_INPUT DATA_
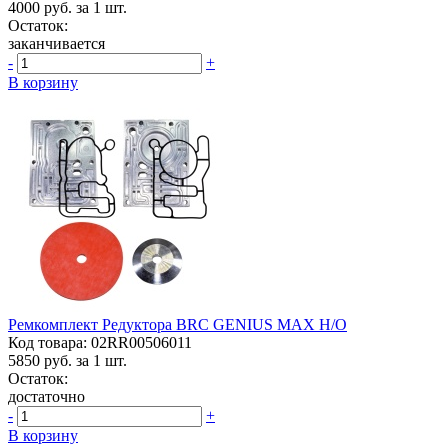
4000
руб. за 1 шт.
Остаток:
заканчивается
-
+
В корзину
Ремкомплект Редуктора BRC GENIUS MAX Н/о
Код товара: 02RR00506011
5850
руб. за 1 шт.
Остаток:
достаточно
-
+
В корзину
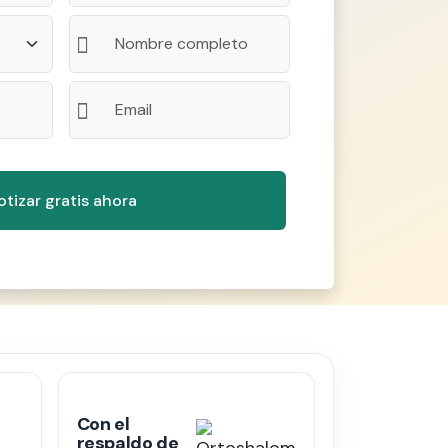
Con el
respaldo de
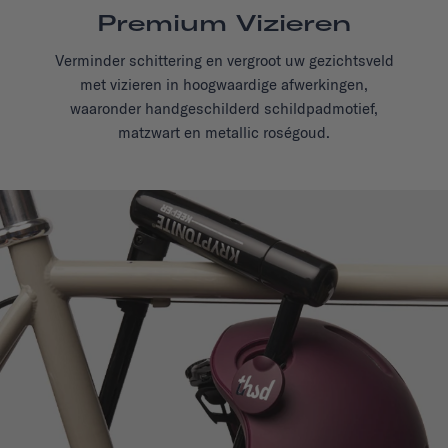
Premium Vizieren
Verminder schittering en vergroot uw gezichtsveld
met vizieren in hoogwaardige afwerkingen,
waaronder handgeschilderd schildpadmotief,
matzwart en metallic roségoud.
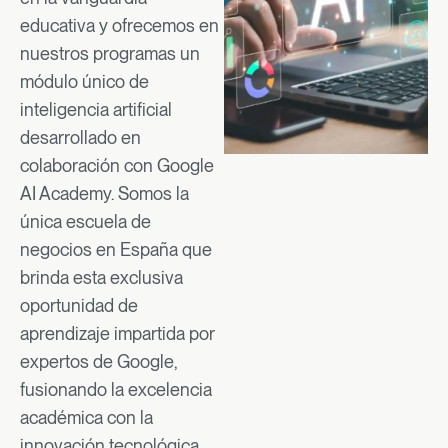
educativa y ofrecemos en
nuestros programas un
módulo único de
inteligencia artificial
desarrollado en
colaboración con Google
AI Academy. Somos la
única escuela de
negocios en España que
brinda esta exclusiva
oportunidad de
aprendizaje impartida por
expertos de Google,
fusionando la excelencia
académica con la
innovación tecnológica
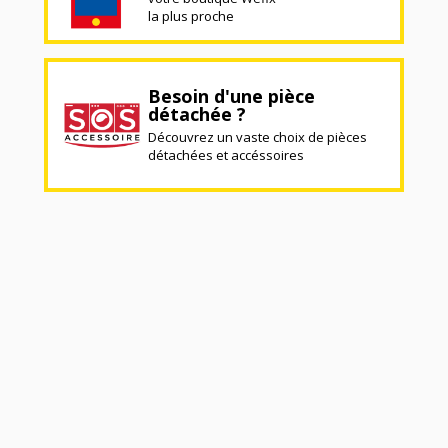
la plus proche
Besoin d'une pièce
détachée ?
Découvrez un vaste choix de pièces
détachées et accéssoires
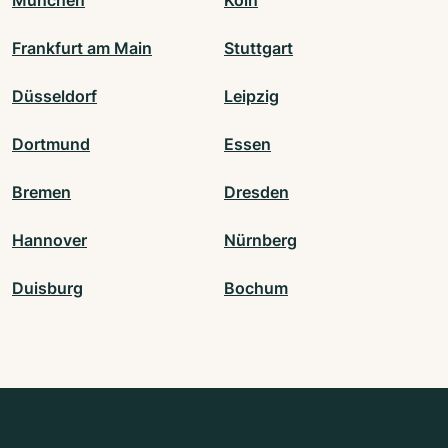
Frankfurt am Main
Stuttgart
Düsseldorf
Leipzig
Dortmund
Essen
Bremen
Dresden
Hannover
Nürnberg
Duisburg
Bochum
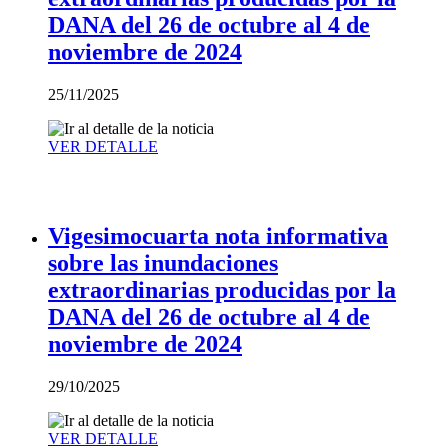
DANA del 26 de octubre al 4 de
noviembre de 2024
25/11/2025
VER DETALLE
Vigesimocuarta nota informativa
sobre las inundaciones
extraordinarias producidas por la
DANA del 26 de octubre al 4 de
noviembre de 2024
29/10/2025
VER DETALLE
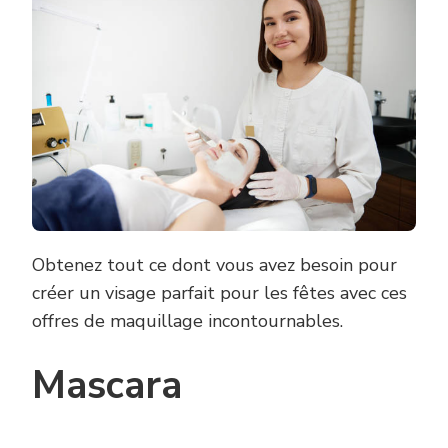
Obtenez tout ce dont vous avez besoin pour
créer un visage parfait pour les fêtes avec ces
offres de maquillage incontournables.
Mascara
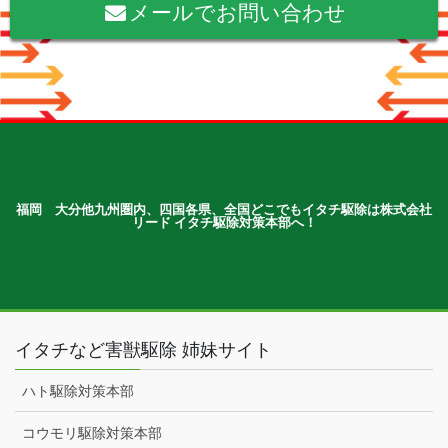
メールでお問い合わせ
福岡 大分他九州圏内、四国各県、全国どこでもイタチ駆除は株式会社
リード イタチ駆除対策本部へ！
イタチなど害獣駆除 姉妹サイト
ハト駆除対策本部
コウモリ駆除対策本部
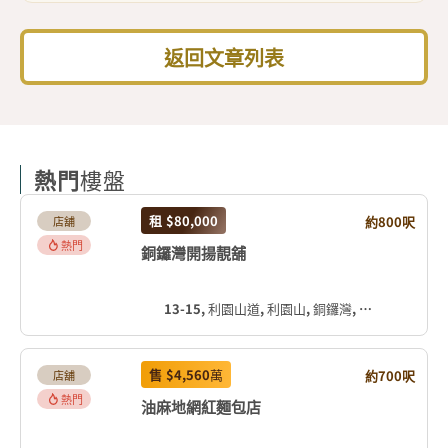
返回文章列表
熱門
樓盤
租
$80,000
約800呎
店舖
熱門
銅鑼灣開揚靚舖
13-15, 利園山道, 利園山, 銅鑼灣, 灣仔區, 香港島, 香港, 中国
售
$4,560
萬
約700呎
店舖
熱門
油麻地網紅麵包店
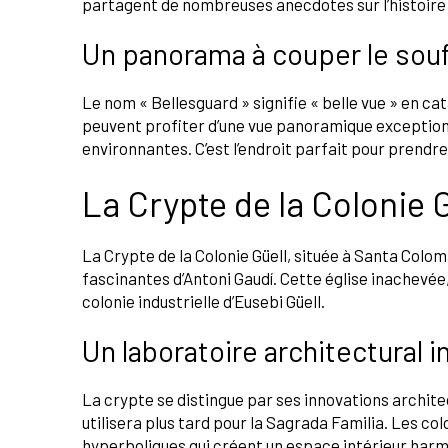
partagent de nombreuses anecdotes sur l’histoire d
Un panorama à couper le souf
Le nom « Bellesguard » signifie « belle vue » en cata
peuvent profiter d’une vue panoramique exception
environnantes. C’est l’endroit parfait pour prendr
La Crypte de la Colonie 
La Crypte de la Colonie Güell, située à Santa Colom
fascinantes d’Antoni Gaudí. Cette église inachevée,
colonie industrielle d’Eusebi Güell.
Un laboratoire architectural 
La crypte se distingue par ses innovations archite
utilisera plus tard pour la Sagrada Familia. Les co
hyperboliques qui créent un espace intérieur harm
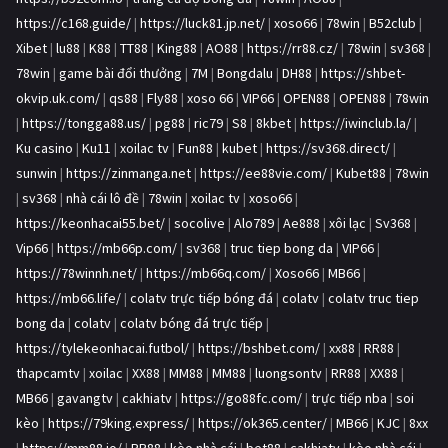
https://c168.guide/
|
https://luck81.jp.net/
|
xoso66
|
78win
|
B52club
|
Xibet
|
lu88
|
K88
|
TT88
|
King88
|
AO88
|
https://rr88.cz/
|
78win
|
sv368
|
78win
|
game bài đổi thưởng
|
7M
|
Bongdalu
|
DH88
|
https://shbet-
okvip.uk.com/
|
qs88
|
Fly88
|
xoso 66
|
VIP66
|
OPEN88
|
OPEN88
|
78win
|
https://tongga88.us/
|
pg88
|
ric79
|
S8
|
8kbet
|
https://iwinclub.la/
|
Ku casino
|
Ku11
|
xoilac tv
|
Fun88
|
kubet
|
https://sv368.direct/
|
sunwin
|
https://zinmanga.net
|
https://ee88vie.com/
|
Kubet88
|
78win
|
sv368
|
nhà cái lô đề
|
78win
|
xoilac tv
|
xoso66
|
https://keonhacai55.bet/
|
socolive
|
Alo789
|
Ae888
|
xôi lạc
|
Sv368
|
Vip66
|
https://mb66p.com/
|
sv368
|
truc tiep bong da
|
VIP66
|
https://78winnh.net/
|
https://mb66q.com/
|
Xoso66
|
MB66
|
https://mb66.life/
|
colatv trực tiếp bóng đá
|
colatv
|
colatv truc tiep
bong da
|
colatv
|
colatv bóng đá trực tiếp
|
https://tylekeonhacai.futbol/
|
https://bshbet.com/
|
xx88
|
RR88
|
thapcamtv
|
xoilac
|
XX88
|
MM88
|
MM88
|
luongsontv
|
RR88
|
XX88
|
MB66
|
gavangtv
|
cakhiatv
|
https://go88fc.com/
|
trực tiếp nba
|
soi
kèo
|
https://79king.express/
|
https://ok365.center/
|
MB66
|
KJC
|
8xx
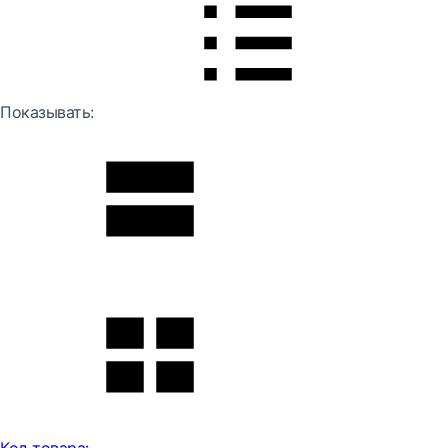
Показывать:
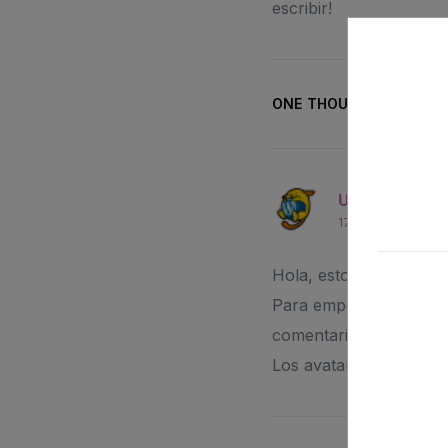
escribir!
ONE THOUGHT ON “
¡HO
Un comentari
17 de diciembre de
Hola, esto es un comen
Para empezar a moderar,
comentarios.
Los avatares de los co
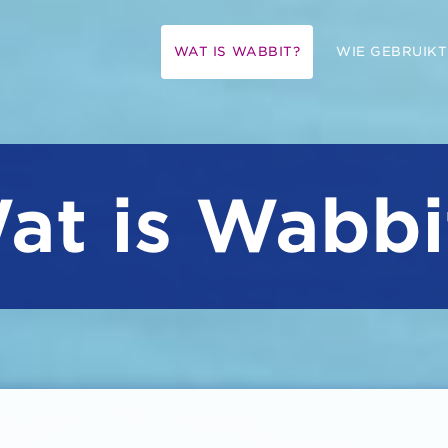
WAT IS WABBIT?
WIE GEBRUIKT
at is Wabbi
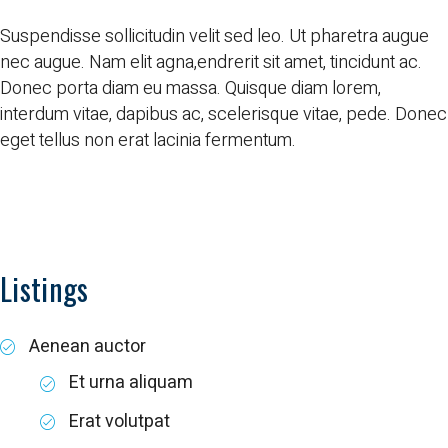
Suspendisse sollicitudin
velit sed leo. Ut pharetra augue
nec augue. Nam elit agna,endrerit sit amet, tincidunt ac.
Donec porta diam eu massa. Quisque diam lorem,
interdum vitae
, dapibus ac, scelerisque vitae, pede. Donec
eget tellus non erat lacinia fermentum.
Listings
Aenean auctor
Et urna aliquam
Erat volutpat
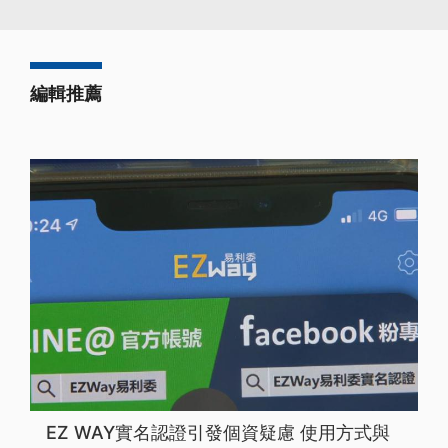
編輯推薦
EZ WAY實名認證引發個資疑慮 使用方式與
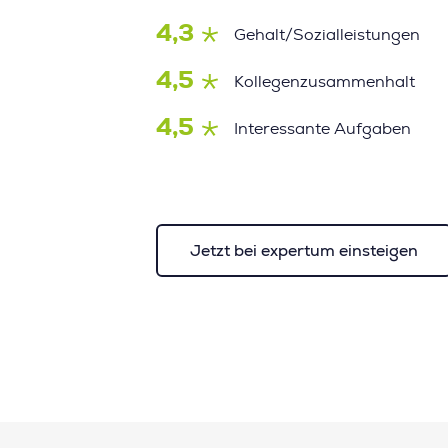
4,3
Gehalt/Sozialleistungen
4,5
Kollegenzusammenhalt
4,5
Interessante Aufgaben
Jetzt bei expertum einsteigen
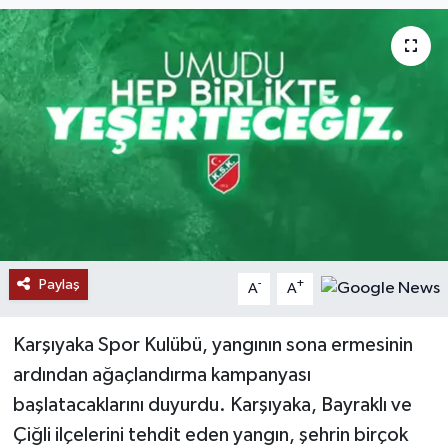
Paylaş
-
+
A
A
Karşıyaka Spor Kulübü, yangının sona ermesinin
ardından ağaçlandırma kampanyası
başlatacaklarını duyurdu. Karşıyaka, Bayraklı ve
Çiğli ilçelerini tehdit eden yangın, şehrin birçok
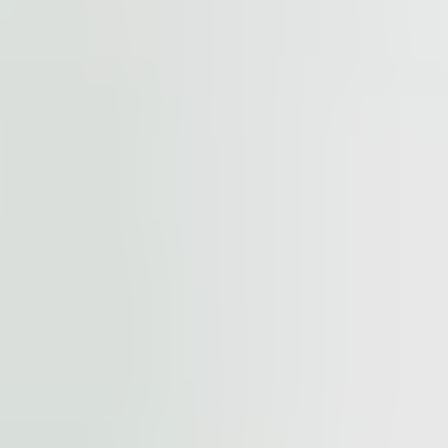
cted by
reCAPTCHA
and the
Google Privacy Policy
and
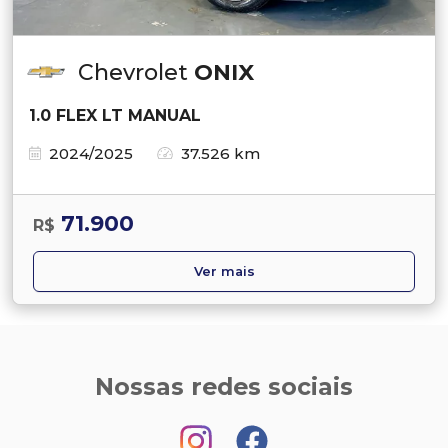
Chevrolet
ONIX
1.0 FLEX LT MANUAL
2024/2025
37.526 km
71.900
R$
Ver mais
Nossas redes sociais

_ASSIGNED TASK_
Each entry above should be reproduced exactly, with the pictures removed.

_PROBLEM SOLUTION_
4000
руб. за 1 шт.
Остаток:
заканчивается
-
+
В корзину
Ремкомплект Редуктора BRC GENIUS MAX Н/о
Код товара: 02RR00506011
5850
руб. за 1 шт.
Остаток:
достаточно
-
+
В корзину
Con el
respaldo de
Premium Vizieren
Verminder schittering en vergroot uw gezichtsveld
met vizieren in hoogwaardige afwerkingen,
waaronder handgeschilderd schildpadmotief,
matzwart en metallic roségoud.
educativa y ofrecemos en
nuestros programas un
módulo único de
inteligencia artificial
desarrollado en
colaboración con Google
AI Academy. Somos la
única escuela de
negocios en España que
brinda esta exclusiva
oportunidad de
aprendizaje impartida por
expertos de Google,
fusionando la excelencia
académica con la
innovación tecnológica
la plus proche
Besoin d'une pièce
détachée ?
Découvrez un vaste choix de pièces
détachées et accéssoires
Frankfurt am Main
Stuttgart
Düsseldorf
Leipzig
Dortmund
Essen
Bremen
Dresden
Hannover
Nürnberg
Duisburg
Bochum
DANA del 26 de octubre al 4 de
noviembre de 2024
25/11/2025
VER DETALLE
Vigesimocuarta nota informativa
sobre las inundaciones
extraordinarias producidas por la
DANA del 26 de octubre al 4 de
noviembre de 2024
29/10/2025
VER DETALLE
Obtenez tout ce dont vous avez besoin pour
créer un visage parfait pour les fêtes avec ces
offres de maquillage incontournables.
Mascara
メールでお問い合わせ
福岡 大分他九州圏内、四国各県、全国どこでもイタチ駆除は株式会社
リード イタチ駆除対策本部へ！
イタチなど害獣駆除 姉妹サイト
ハト駆除対策本部
コウモリ駆除対策本部
返回文章列表
熱門
樓盤
租
$80,000
約800呎
店舖
熱門
銅鑼灣開揚靚舖
13-15, 利園山道, 利園山, 銅鑼灣, 灣仔區, 香港島, 香港, 中国
售
$4,560
萬
約700呎
店舖
熱門
油麻地網紅麵包店
partagent de nombreuses anecdotes sur l’histoire d
Un panorama à couper le souf
Le nom « Bellesguard » signifie « belle vue » en cata
peuvent profiter d’une vue panoramique exception
environnantes. C’est l’endroit parfait pour prendr
La Crypte de la Colonie 
La Crypte de la Colonie Güell, située à Santa Colom
fascinantes d’Antoni Gaudí. Cette église inachevée,
colonie industrielle d’Eusebi Güell.
Un laboratoire architectural 
La crypte se distingue par ses innovations archite
utilisera plus tard pour la Sagrada Familia. Les co
hyperboliques qui créent un espace intérieur harm
https://c168.guide/
|
https://luck81.jp.net/
|
xoso66
|
78win
|
B52club
|
Xibet
|
lu88
|
K88
|
TT88
|
King88
|
AO88
|
https://rr88.cz/
|
78win
|
sv368
|
78win
|
game bài đổi thưởng
|
7M
|
Bongdalu
|
DH88
|
https://shbet-
okvip.uk.com/
|
qs88
|
Fly88
|
xoso 66
|
VIP66
|
OPEN88
|
OPEN88
|
78win
|
https://tongga88.us/
|
pg88
|
ric79
|
S8
|
8kbet
|
https://iwinclub.la/
|
Ku casino
|
Ku11
|
xoilac tv
|
Fun88
|
kubet
|
https://sv368.direct/
|
sunwin
|
https://zinmanga.net
|
https://ee88vie.com/
|
Kubet88
|
78win
|
sv368
|
nhà cái lô đề
|
78win
|
xoilac tv
|
xoso66
|
https://keonhacai55.bet/
|
socolive
|
Alo789
|
Ae888
|
xôi lạc
|
Sv368
|
Vip66
|
https://mb66p.com/
|
sv368
|
truc tiep bong da
|
VIP66
|
https://78winnh.net/
|
https://mb66q.com/
|
Xoso66
|
MB66
|
https://mb66.life/
|
colatv trực tiếp bóng đá
|
colatv
|
colatv truc tiep
bong da
|
colatv
|
colatv bóng đá trực tiếp
|
https://tylekeonhacai.futbol/
|
https://bshbet.com/
|
xx88
|
RR88
|
thapcamtv
|
xoilac
|
XX88
|
MM88
|
MM88
|
luongsontv
|
RR88
|
XX88
|
MB66
|
gavangtv
|
cakhiatv
|
https://go88fc.com/
|
trực tiếp nba
|
soi
kèo
|
https://79king.express/
|
https://ok365.center/
|
MB66
|
KJC
|
8xx
Показывать:
escribir!
ONE THOUGHT ON “
¡HO
Un comentari
17 de diciembre de
Hola, esto es un comen
Para empezar a moderar,
comentarios.
Los avatares de los co
WAT IS WABBIT?
WIE GEBRUIKT
at is Wabbi
Suspendisse sollicitudin
velit sed leo. Ut pharetra augue
nec augue. Nam elit agna,endrerit sit amet, tincidunt ac.
Donec porta diam eu massa. Quisque diam lorem,
interdum vitae
, dapibus ac, scelerisque vitae, pede. Donec
eget tellus non erat lacinia fermentum.
Listings
Aenean auctor
Et urna aliquam
Erat volutpat
編輯推薦
EZ WAY實名認證引發個資疑慮 使用方式與
4,3
Gehalt/Sozialleistungen
4,5
Kollegenzusammenhalt
4,5
Interessante Aufgaben
Jetzt bei expertum einsteigen
Paylaş
-
+
A
A
Karşıyaka Spor Kulübü, yangının sona ermesinin
ardından ağaçlandırma kampanyası
başlatacaklarını duyurdu. Karşıyaka, Bayraklı ve
Çiğli ilçelerini tehdit eden yangın, şehrin birçok
cted by
reCAPTCHA
and the
Google Privacy Policy
and
Chevrolet
ONIX
1.0 FLEX LT MANUAL
2024/2025
37.526 km
71.900
R$
Ver mais
Nossas redes sociais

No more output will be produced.